The science is clear: there is as much variety within a breed as there is between dogs of different breeds. Why, then, do so many insist that some breeds are always smarter or better than other dogs, especially those of mixed parentage? Why, when first meeting a new dog, do we ask “what kind of dog is it?” as if that would tell us everything we needed to know about that particular pup?

Some of it is culture, some of it is habit, but it all needs to be reconsidered. However and wherever you found your last dog, when the time comes to add another to your life please consider that each dog is an individual. Go into the process thoughtfully, and consider how we contribute to the millions of dogs euthanized annually with our choices. Unfortunately, even Kennel Clubs who set breed standards don’t always have the best health and happiness of dogs in mind. As an example, the AKC has actively opposed legislation to improve the lot of dogs born in puppy mills, and will give the vaunted purebred status to any born to two parents with papers, regardless of the conditions under which they are born. Also, the slight shift of “ideal” characteristics for each breed has led to some relatively grotesque morphological differences between current and previous versions of the same breed from just decades ago. Reputable breeders will do their best to raise their dogs in the best possible environs, but by conforming to the arbitrary standards set by Kennel Clubs they also become part of the problem.

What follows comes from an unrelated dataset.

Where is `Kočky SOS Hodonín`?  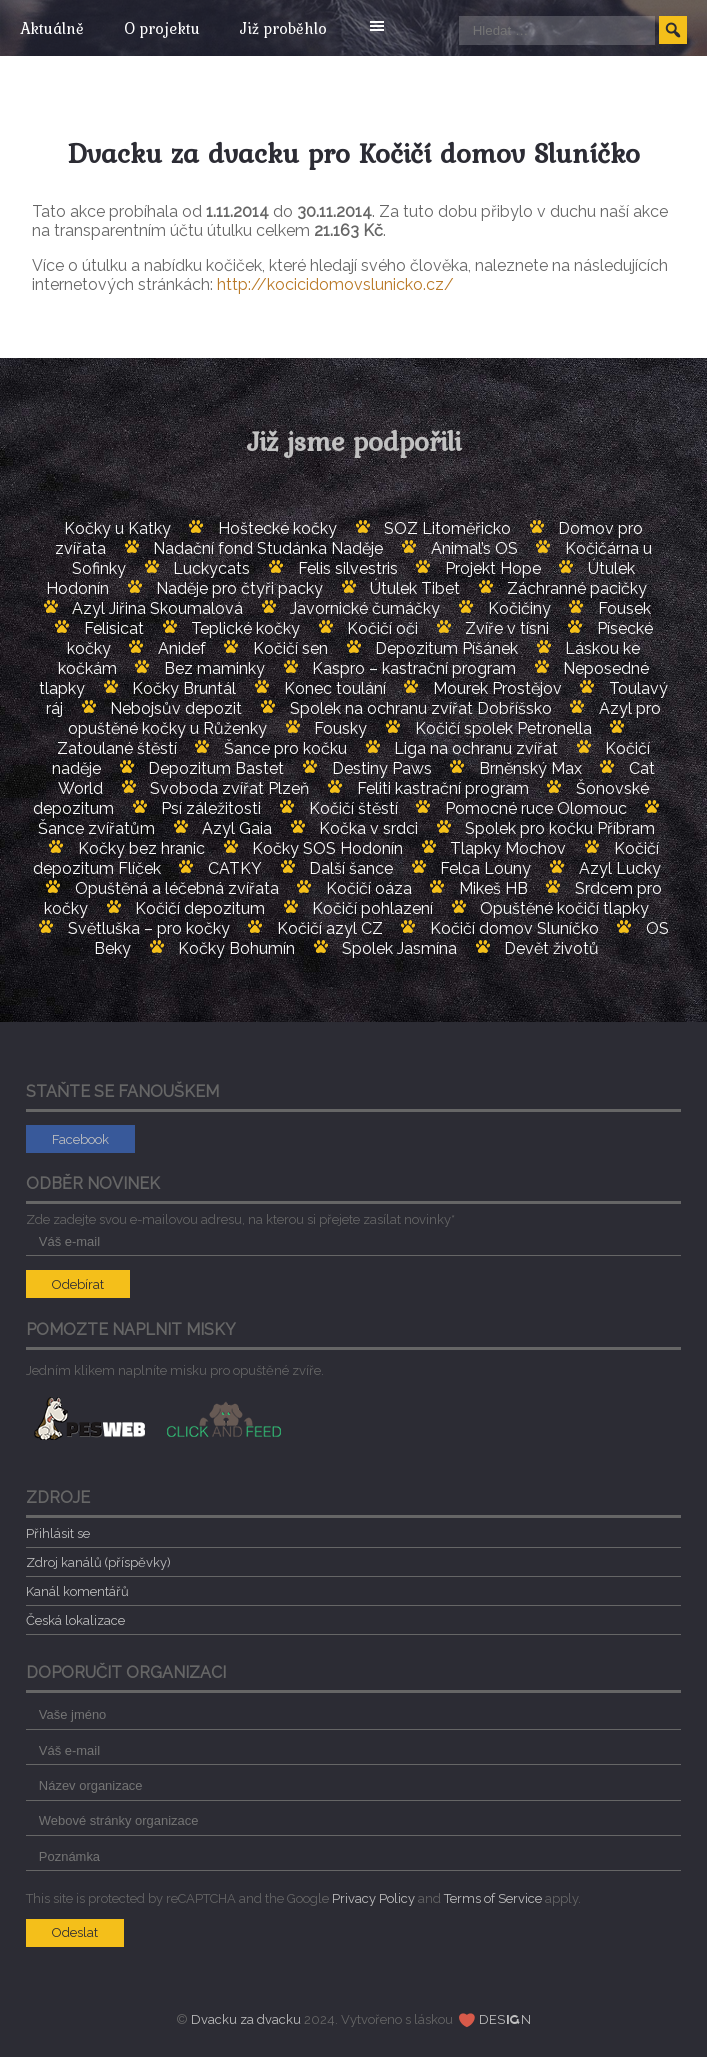
Kočky SOS Hodonín is located at coordinates (327, 848).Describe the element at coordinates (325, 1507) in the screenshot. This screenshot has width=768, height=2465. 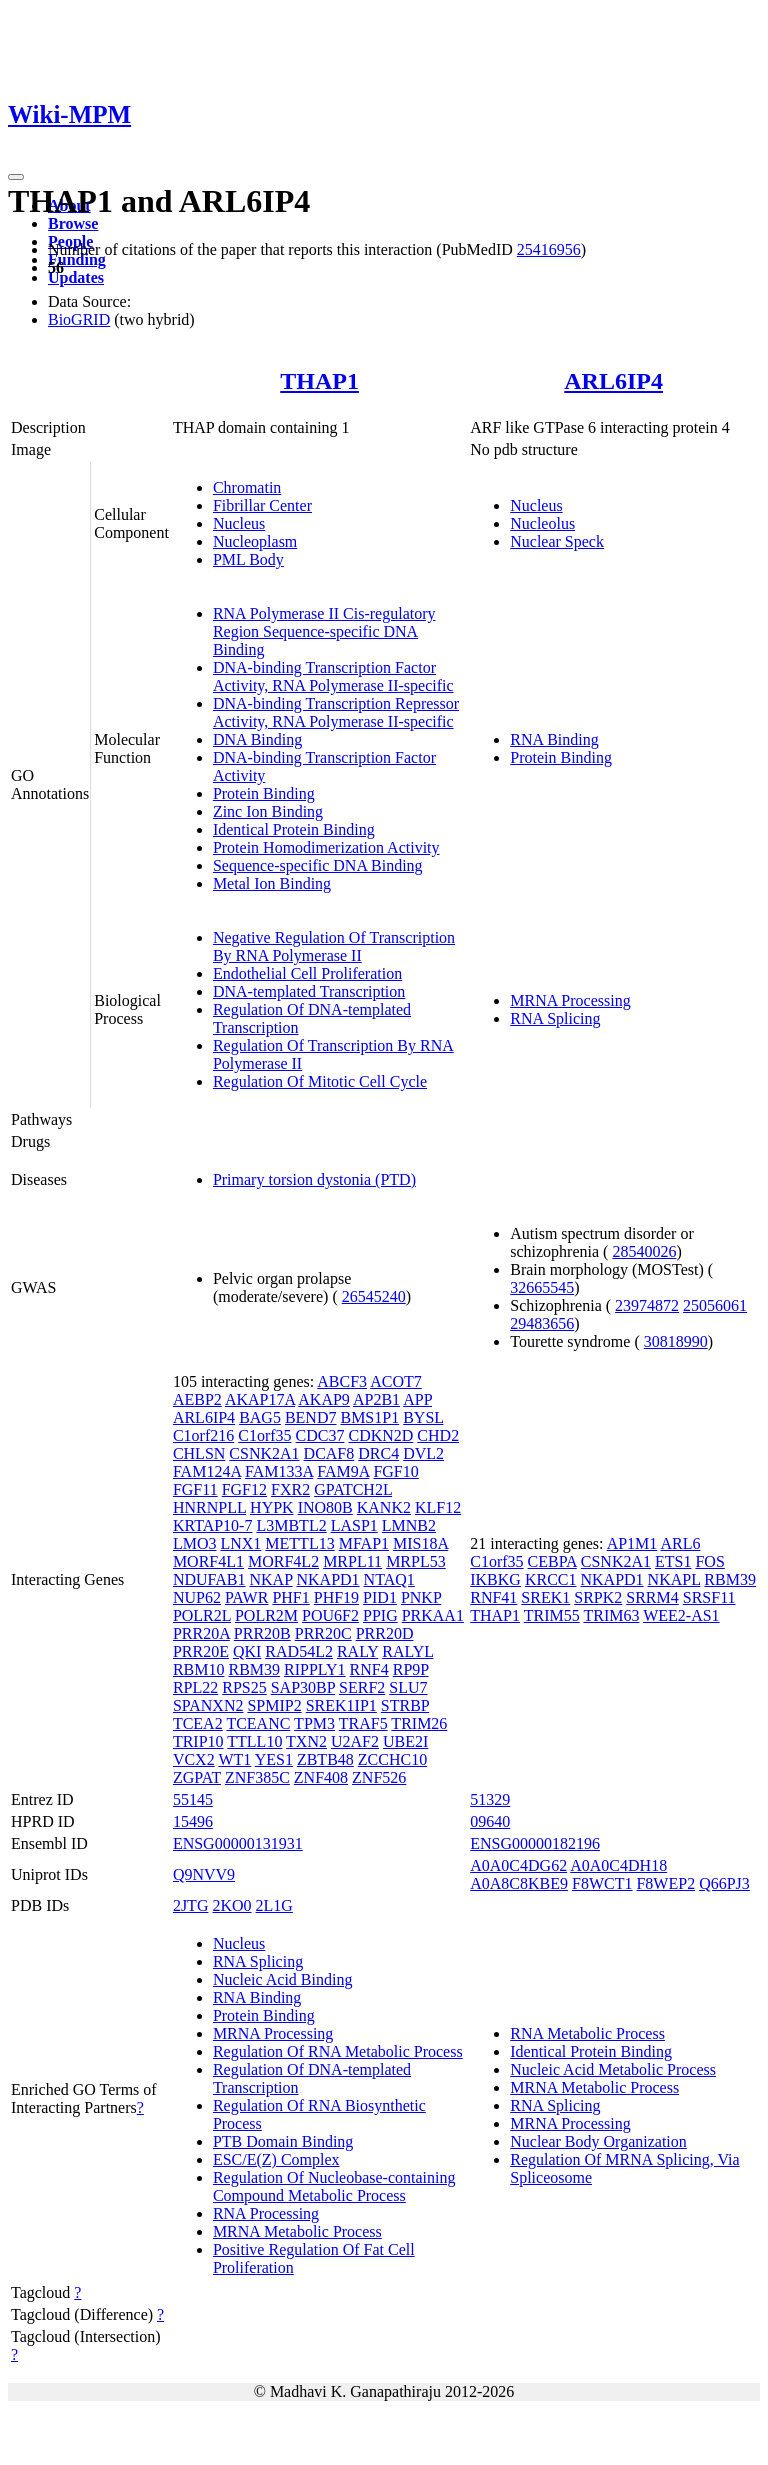
I see `INO80B` at that location.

It’s a complicated issue, but to me there’s one simple truth behind it all: Dogs are not products!

Our best friends of countless millennia are sentient entities with hearts, minds, desires, and volition. As much as we’ve grown to accept things like puppy mills as “just how it is,” just one look at the monstrous conditions in which these dogs are forced to live should be enough to make us see that we can and should do better. It starts with us!